A Terrifying Experience in Paris


This layout is for the Art Journal Caravan year-long project that I'm working on. In it I mention that one of the things I remember is the most terrifying experience in my life while on the Arc d' Triumphe.  But I don't go any further to describe the event because it would take up too much space.  But I definitely remember it and Paris.

In 1993 we, my husband John, my son Jim and I, traveled with my parents to London to stay for a week at Walton Hall, near Stratford-on-Avon. We spent the first four or five days in London and after our week at Walton Hall, we spent two days and three nights in Paris.

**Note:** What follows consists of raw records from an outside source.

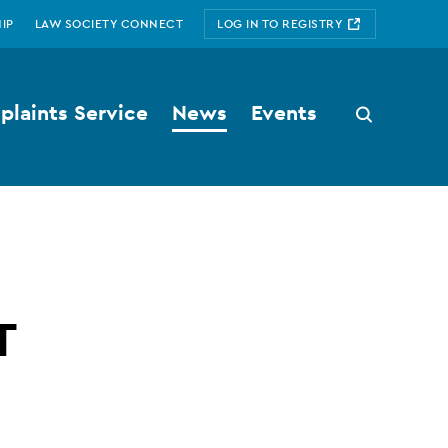
IP
LAW SOCIETY CONNECT
LOG IN TO REGISTRY
laints Service
News
Events
Search
button
T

One of the days in Paris, John, Jim and I walked from our hotel to the Arc d' Triumple at the top of the Champs-Ellysee's.  To get to the top you take an elevator inside one of the "legs".  Once on top you can see for miles and, disconcertingly, feel the thing move.  We explored the top and looked out. I didn't look out and down - too afraid of heights. If I took pictures I stood five feet or more from the wall and held my camera out and took the picture.

When we'd seen enough it was time to leave.  And that's when I learned that we may have reached the top by elevator but the down elevator didn't come all the way up to the top. The down elevator was at least one "story" below, in the other leg of the Arc. 

To get to the elevator we had to enter the body/"cross piece". We went down a flight of stairs, maybe ten or twelve of them just a little wider than one "normal" person.  Two people, unless they were skinny children couldn't go down side-by-side. That closeness isn't a problem for me; I'm not claustrophic.  

At the bottom of the stair was the problem.  Instead of continuing down concrete stairs, you had to step onto a flimsy square of metal with a pencil thin rail on two sides and flimsy stairs going into the massive maw of the top of an elevator shaft.  I swear that hole was twenty by twenty feet square and blacker than the depths of the deepest, dankest, darkest cave known to man. To make it worse there was a gap between the concrete step and the metal landing that appeared to be at least three-four feet wide. 

I couldn't move. 

John moved around me and just stepped right in and then disappeared down and left of me. 

I couldn't breathe.  

I looked behind me and saw a young Frenchman (in his late twenties probably but he looked like a nice young man) sitting on the fifth or sixth step above me preventing anyone else from coming down until I managed to get out of way.  He kept saying "It's all right, Madame, It's all right." 

I couldn't go back up and out on top; this was the only way down. 

My heart was pounding so hard I figured I'd just die there and they'd push my moldering body onto the refuse below.  

But I couldn't do that; I wasn't ready to die.  

So I got close to the horrid, dark, high, open space and handed my purse and camera, possibly my hat and sweater as well - memory's a little sketchy there, around the corner to John who was waiting to help me. 

Then clutching at the concrete wall (at least two feet thick) I stepped on that flimsy SHAKY metal platform and, still facing the concrete wall, inched around to John and the first step down. Three steps later I see it's not pitch black inside and we only have to go down three flights of ten steps on three sides.  But it was still dark. Photo-gray glasses don't change immediately and large, tall and cavernous rooms lit by incandescent lights don't become fully illuminated. The sensation of height was not as great inside but I did still keep my hand on the wall. We exited at the gift shop and took the elevator down from there.  

Then we went to the Eiffel Tower.

What was really interesting, in retrospect, is that a part of my mind was telling me that the gap was at most half an inch wide and the flimsy metal - the kind of metal frequently used as landings on stairs - looks a little corrugated but not as ripply - wasn't flimsy at all. The concrete wall was, maybe, a foot wide.  But that part of my mind couldn't get past the phobia and it's associated terror.